Clifton Park Museum
Clifton Park Museum is a medium-sized municipal museum situated in Clifton House on the western edge of Clifton Park in Rotherham, South Yorkshire, England. It is one of several publicly owned museums and visitor attractions administered by the Metropolitan Borough of Rotherham and is the headquarters of Heritage Services, which also includes the York and Lancaster Regimental Museum and Archives and Local Studies.
The museum collections include local social and industrial history, archaeology, natural sciences, coins and medals and fine and decorative arts. These include Roman remains from Templeborough, and Nelson, a stuffed Cape Lion. The museum is noted for its particularly fine collection of Rockingham Pottery, including one of only two specimens of porcelain 'Rhinoceros Vase', which were created as showcases of the work of the pottery.
Clifton House, built in 1783, is a Grade 2* listed building designed by John Carr of York. It was once the seat of the Walker family, who were early industrialists involved in the manufacture of iron and steel.
The house and park were purchased by the Municipal Borough of Rotherham in 1891 and the museum was first opened to the public later that year with the majority of its exhibits loaned by local people. It was administered by the Borough Librarian with a succession of honorary curators until the 1970s. In 1974 the soot blackened stonework was cleaned and the museum building was extended when a roof was placed over the original open courtyard. A Museum education loans service was set up for use by schools in the Borough, and professional staff were employed to catalogue and display the collections. Clifton Park Museum was one of the earliest museums to achieve full registration by the Museums Council in 1989.

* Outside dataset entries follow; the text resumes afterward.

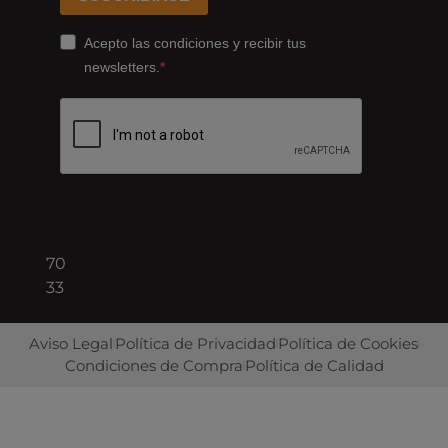
178,
Cornellà
Acepto las condiciones y recibir tus
de
newsletters.
Llobregat
08940
Barcelona
+34
93
422
70
33
Aviso Legal
Política de Privacidad
Política de Cookies
Condiciones de Compra
Política de Calidad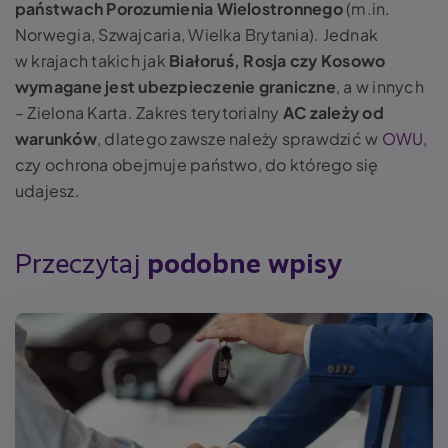
państwach Porozumienia Wielostronnego
(m.in.
Norwegia, Szwajcaria, Wielka Brytania). Jednak
w krajach takich jak
Białoruś, Rosja czy Kosowo
wymagane jest ubezpieczenie graniczne
, a w innych
– Zielona Karta. Zakres terytorialny
AC zależy od
warunków
, dlatego zawsze należy sprawdzić w
OWU
,
czy ochrona obejmuje państwo, do którego się
udajesz.
Przeczytaj
podobne wpisy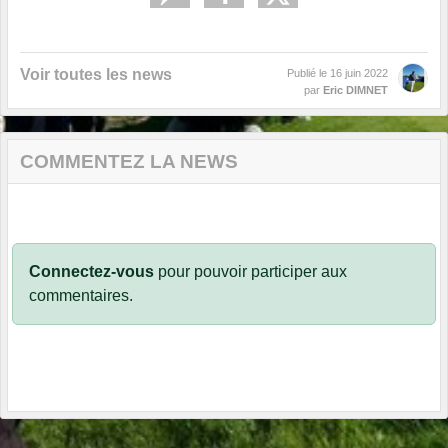
Voir toutes les news
Publié le
16 juin 2022
par
Eric DIMNET
COMMENTEZ LA NEWS
Connectez-vous
pour pouvoir participer aux
commentaires.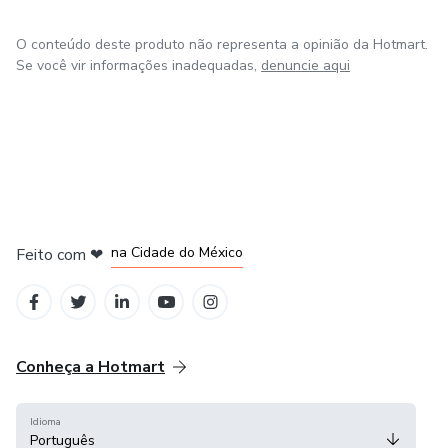
O conteúdo deste produto não representa a opinião da Hotmart.
Se você vir informações inadequadas,
denuncie aqui
em Bogotá
em Amsterdam
em Madrid
na Cidade do México
Feito com
❤
em Belo Horizonte
Conheça a Hotmart
Idioma
Português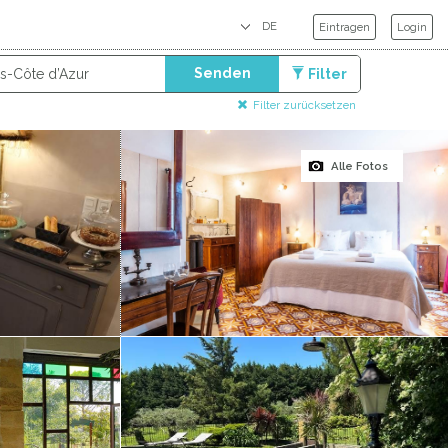
Eintragen
Login
Senden
Filter
Filter zurücksetzen
Alle Fotos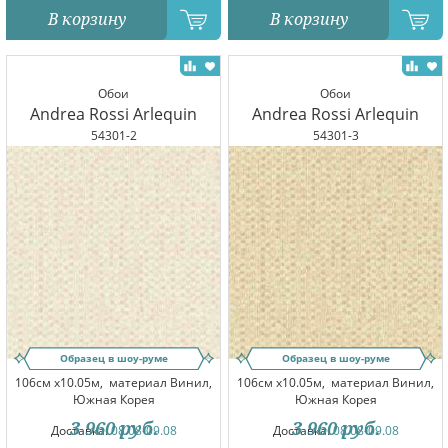
В корзину
В корзину
Обои
Обои
Andrea Rossi Arlequin
Andrea Rossi Arlequin
54301-2
54301-3
Образец в шоу-руме
Образец в шоу-руме
106см x10.05м,
материал Винил,
106см x10.05м,
материал Винил,
Южная Корея
Южная Корея
3 960
руб.
3 960
руб.
Доставка:
08.08-09.08
Доставка:
08.08-09.08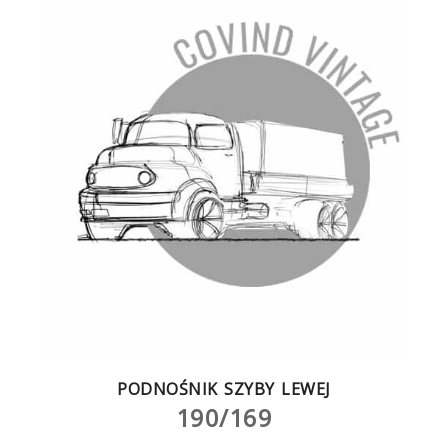
PODNOŚNIK SZYBY LEWEJ
190/169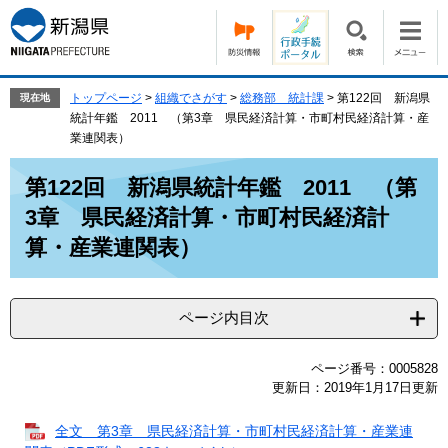
ペ
メ
ー
ニ
ジ
ュ
の
ー
先
を
トップページ
>
組織でさがす
>
総務部 統計課
>
第122回 新潟県
現在地
頭
飛
統計年鑑 2011 （第3章 県民経済計算・市町村民経済計算・産
で
ば
業連関表）
す。
し
本
て
第122回 新潟県統計年鑑 2011 （第
文
本
3章 県民経済計算・市町村民経済計
文
へ
算・産業連関表）
ページ内目次
ページ番号：0005828
更新日：2019年1月17日更新
全文 第3章 県民経済計算・市町村民経済計算・産業連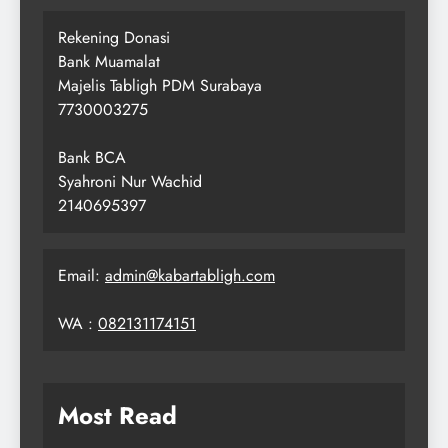
Rekening Donasi
Bank Muamalat
Majelis Tabligh PDM Surabaya
7730003275
Bank BCA
Syahroni Nur Wachid
2140695397
Email:
admin@kabartabligh.com
WA :
082131174151
Most Read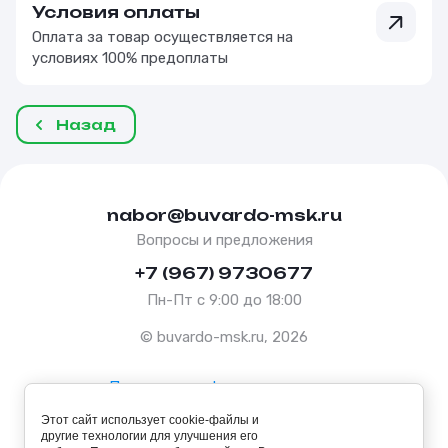
Условия оплаты
Оплата за товар осуществляется на
условиях 100% предоплаты
Назад
nabor@buvardo-msk.ru
Вопросы и предложения
+7 (967) 9730677
Пн-Пт с 9:00 до 18:00
© buvardo-msk.ru, 2026
Политика конфиденциальности
Этот сайт использует cookie-файлы и
Оферта
другие технологии для улучшения его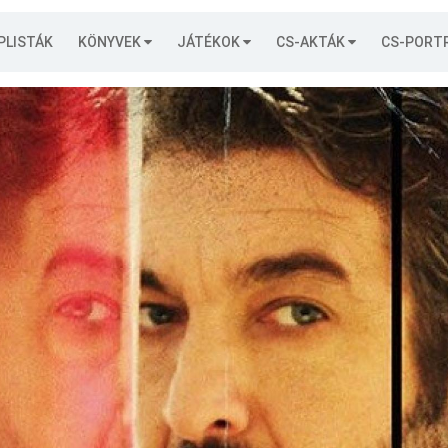
PLISTÁK
KÖNYVEK
JÁTÉKOK
CS-AKTÁK
CS-PORT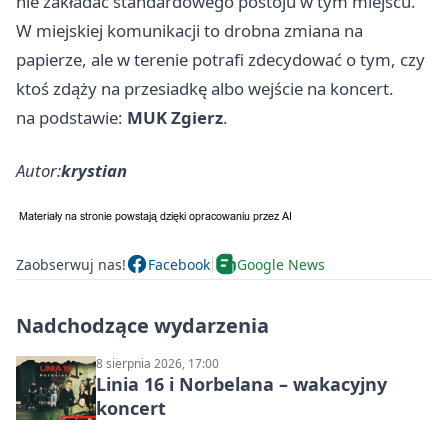
nie zakładać standardowego postoju w tym miejscu.
W miejskiej komunikacji to drobna zmiana na
papierze, ale w terenie potrafi zdecydować o tym, czy
ktoś zdąży na przesiadkę albo wejście na koncert.
na podstawie:
MUK Zgierz
.
Autor:
krystian
Zaobserwuj nas!
Facebook
Google News
Nadchodzące wydarzenia
8 sierpnia 2026, 17:00
Linia 16 i Norbelana – wakacyjny
koncert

In 2003 the museum closed for a major refurbishment of the building and displays, partly funded by the Heritage Lottery Fund. During this time it was twice shortlisted for the Gulbenkian Prize for Museum of the Year in 2003 and 2004, for its innovative outreach programmes, despite the building being closed to the public.
The refurbishment cost £3 million in total and included major repairs to the roof, heating systems, stonework, windows and electrical systems. In addition to new displays, improved public facilities included a study room, a cafeteria and a gift shop. A lift was also installed to make the building fully accessible to disabled visitors. The interior was redecorated using the exact colour scheme as used when the building was a Georgian country house in the 18th century.
Clifton Park Museum re-opened to the public on 29 January 2005. It is open Monday to Friday - 10am to 5pm, Saturday - 9.30am to 5.00pm, Sunday - 1.30pm to 4.30pm. Admission is free.